パーンの音楽と自然を描くJ. Donjonの名作
ジョアネス・ドンジョン(Johannès Donjon, 1839-1912)は、19世紀後半から20世紀初頭にかけて活動したフランスのフルート奏者および作曲家であり、その優れた演奏技術と作曲作品で知られています。「Pan!」は、ギリシャ神話の牧神パーンをテーマにしたフルート曲です。本記事では、この「Pan!」についての背景、楽曲の特性、そしてその解釈について詳述します。
作曲背景と概要
「Pan!」は、ギリシャ神話の牧神パーンをテーマにしています。パーンは、羊飼いの神であり、音楽と自然の調和を象徴する存在として知られています。前回「シリンクスについて」で解説したとおり、パーンはシリンクスの身代わりの葦笛を吹く姿で多く描かれています。
ドンジョンは、このパーンのイメージをフルートで表現しようと、フルートの柔らかく繊細な音色を活かし、パーンが奏でる笛の音や自然の音を音楽で描写しようと試みています。パーンの葦笛からインスピレーションを得て、曲全体に牧歌的で穏やかな雰囲気を漂わせています。
「Pan!」とドビュッシーの「シリンクス」との比較
「Pan!」は、ドビュッシーの「シリンクス」よりも前に作曲された作品です。「シリンクス」は、パーンとニンフのシリンクスの悲恋を描いた作品で、特にシリンクスの内面に迫る作品として解釈できます。一方、「Pan!」は、ドビュッシーの「シリンクス」とは異なり、パーンの恋に対する情熱やシリンクスの悲壮感を感じることはありません。

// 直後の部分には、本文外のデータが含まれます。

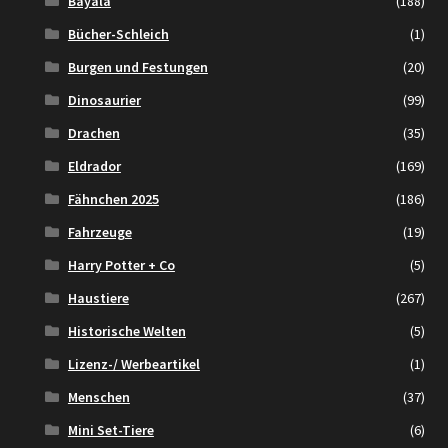
Bayala
(188)
Bücher-Schleich
(1)
Burgen und Festungen
(20)
Dinosaurier
(99)
Drachen
(35)
Eldrador
(169)
Fähnchen 2025
(186)
Fahrzeuge
(19)
Harry Potter + Co
(5)
Haustiere
(267)
Historische Welten
(5)
Lizenz-/ Werbeartikel
(1)
Menschen
(37)
Mini Set-Tiere
(6)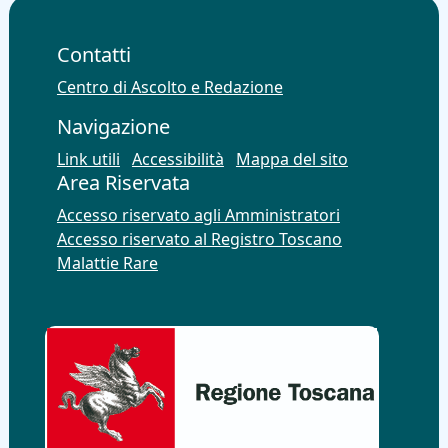
Contatti
Centro di Ascolto e Redazione
Navigazione
Link utili
Accessibilità
Mappa del sito
Area Riservata
Accesso riservato agli Amministratori
Accesso riservato al Registro Toscano
Malattie Rare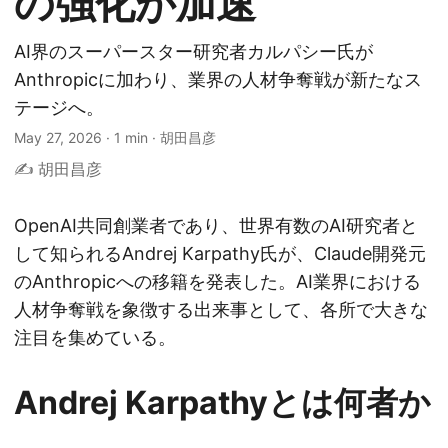
の強化が加速
AI界のスーパースター研究者カルパシー氏が
Anthropicに加わり、業界の人材争奪戦が新たなス
テージへ。
May 27, 2026
·
1 min
·
胡田昌彦
✍️ 胡田昌彦
OpenAI共同創業者であり、世界有数のAI研究者と
して知られるAndrej Karpathy氏が、Claude開発元
のAnthropicへの移籍を発表した。AI業界における
人材争奪戦を象徴する出来事として、各所で大きな
注目を集めている。
Andrej Karpathyとは何者か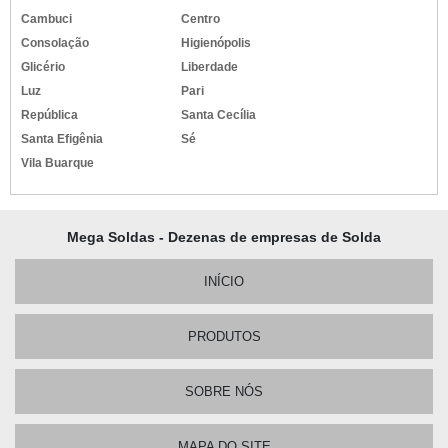
Cambuci
Centro
Consolação
Higienópolis
Glicério
Liberdade
Luz
Pari
República
Santa Cecília
Santa Efigênia
Sé
Vila Buarque
Mega Soldas - Dezenas de empresas de Solda
INÍCIO
PRODUTOS
SOBRE NÓS
MAPA DO SITE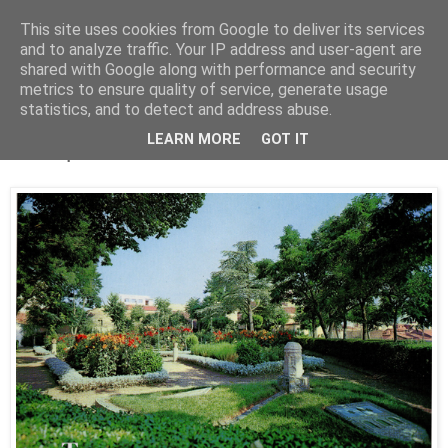
This site uses cookies from Google to deliver its services
and to analyze traffic. Your IP address and user-agent are
shared with Google along with performance and security
metrics to ensure quality of service, generate usage
statistics, and to detect and address abuse.
martes, 28 de octubre de 2014
LEARN MORE
GOT IT
El Espolón: Año 1973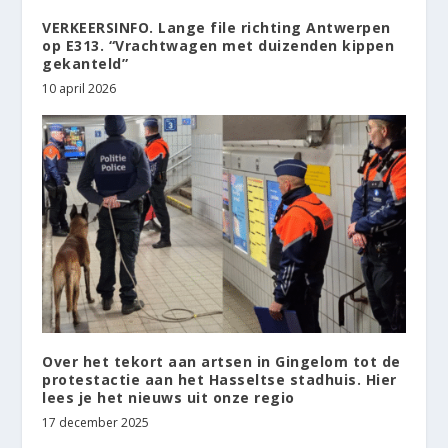
VERKEERSINFO. Lange file richting Antwerpen
op E313. “Vrachtwagen met duizenden kippen
gekanteld”
10 april 2026
Over het tekort aan artsen in Gingelom tot de
protestactie aan het Hasseltse stadhuis. Hier
lees je het nieuws uit onze regio
17 december 2025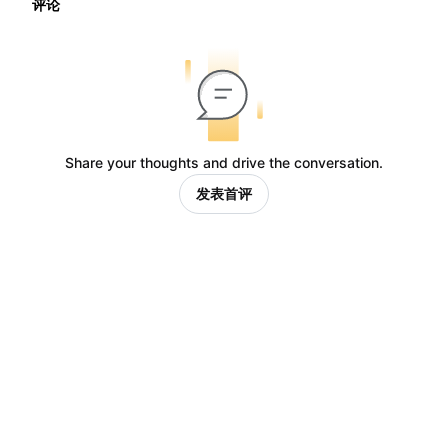
评论
Share your thoughts and drive the conversation.
发表首评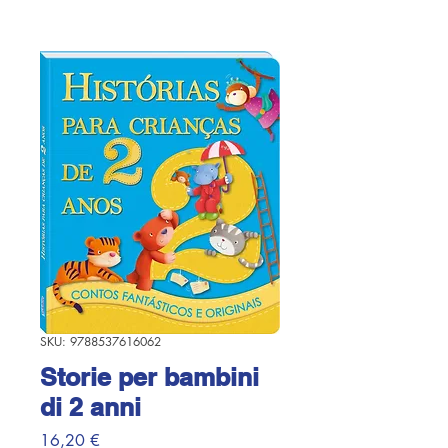
SKU: 9788537616062
Storie per bambini
di 2 anni
Prezzo
16,20 €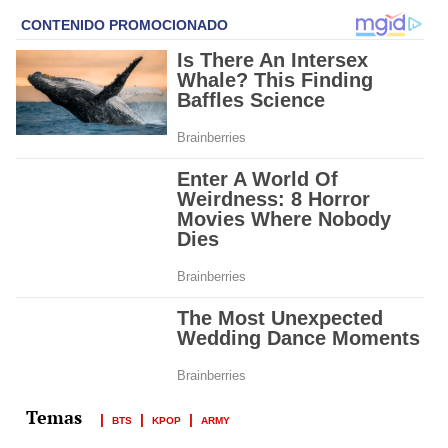
BTS
KPOP
ARMY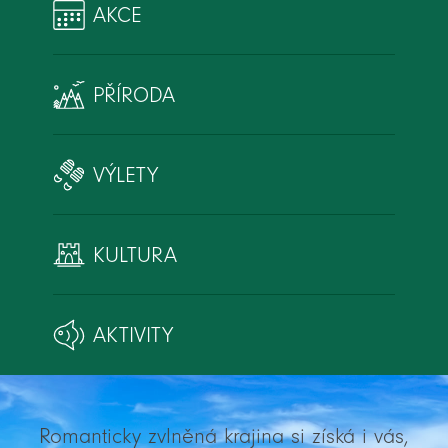
AKCE
PŘÍRODA
VÝLETY
KULTURA
AKTIVITY
Romanticky zvlněná krajina si získá i vás,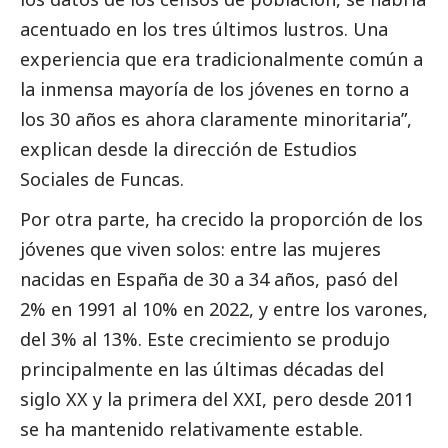
acentuado en los tres últimos lustros. Una
experiencia que era tradicionalmente común a
la inmensa mayoría de los jóvenes en torno a
los 30 años es ahora claramente minoritaria”,
explican desde la dirección de Estudios
Sociales de Funcas.
Por otra parte, ha crecido la proporción de los
jóvenes que viven solos: entre las mujeres
nacidas en España de 30 a 34 años, pasó del
2% en 1991 al 10% en 2022, y entre los varones,
del 3% al 13%. Este crecimiento se produjo
principalmente en las últimas décadas del
siglo XX y la primera del XXI, pero desde 2011
se ha mantenido relativamente estable.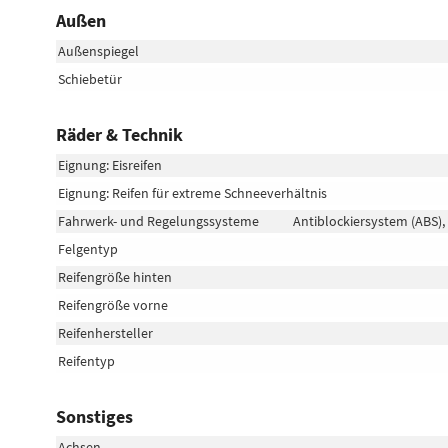
Außen
Außenspiegel
Schiebetür
Räder & Technik
Eignung: Eisreifen
Eignung: Reifen für extreme Schneeverhältnis
Fahrwerk- und Regelungssysteme
Antiblockiersystem (ABS),
Felgentyp
Reifengröße hinten
Reifengröße vorne
Reifenhersteller
Reifentyp
Sonstiges
Achsen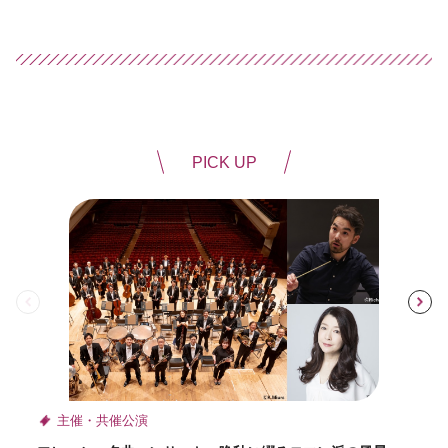
PICK UP
前
主催・共催公演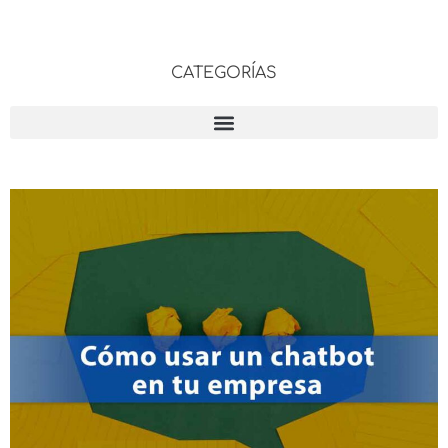
CATEGORÍAS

「Pan!」を聴くと、まるで牧歌的な風景を俯瞰するような音楽が流れます。ドンジョンは、パーンの内面やシリンクスとの悲恋を直接的に表現するのではなく、むしろ自然と調和するパーンの姿を描写しようとしました。この点で、「Pan!」は、情景描写に重点を置いた作品と言えるでしょう。
「Pan!」の正式な題名とその意味
この作品の正式な題名は「Pan!」であり、エクスクラメーションマーク(!)が付けられています。この題名と曲調から察するに、ドンジョンがパーンの性格やその背景を知らなかったとは考えにくく、むしろ、意図的にパーンの内面やシリンクスとの物語を排除し、牧神パーンの持つ音楽的な魅力と自然の美しさを表現しようとしたのではないかと考えられます。
「Pan!」の情景描写
「Pan!」は、パーンが葦笛を吹いている情景を音楽で描写しているように感じられます。この曲を聴いていると、まるで素敵な音色の笛がどこからともなく聴こえてきて、その音色に誘われて辺りを見回すと、そこにパーンが現れるという情景が浮かびます。曲の中には、誰かがパーンに向かって
「Pan! 素晴らしい音色だね!」
と呼びかけて、自然との調和を讃える声が聞こえるような気がしてきます。
このように、「Pan!」はパーンの内面的な葛藤や悲恋の物語ではなく、第三者視点で外面的な風景と音楽の美しさを表現した作品と捉えることができます。
まとめ
ジョアネス・ドンジョンの「Pan!」は、ギリシャ神話の牧神パーンをテーマにしたフルート曲であり、自然と音楽の調和を描写しています。ドビュッシーの「シリンクス」とは異なり、「Pan!」はパーンの恋愛や悲壮感を強調せず、むしろ牧歌的な風景を俯瞰するような情景描写に重点を置いています。正式な題名に付けられたエクスクラメーションマークは、第三者呼びかけとして、俯瞰的(物語の感情を挟まずに)に音楽的な魅力と自然の美しさを讃えるものとして解釈できます。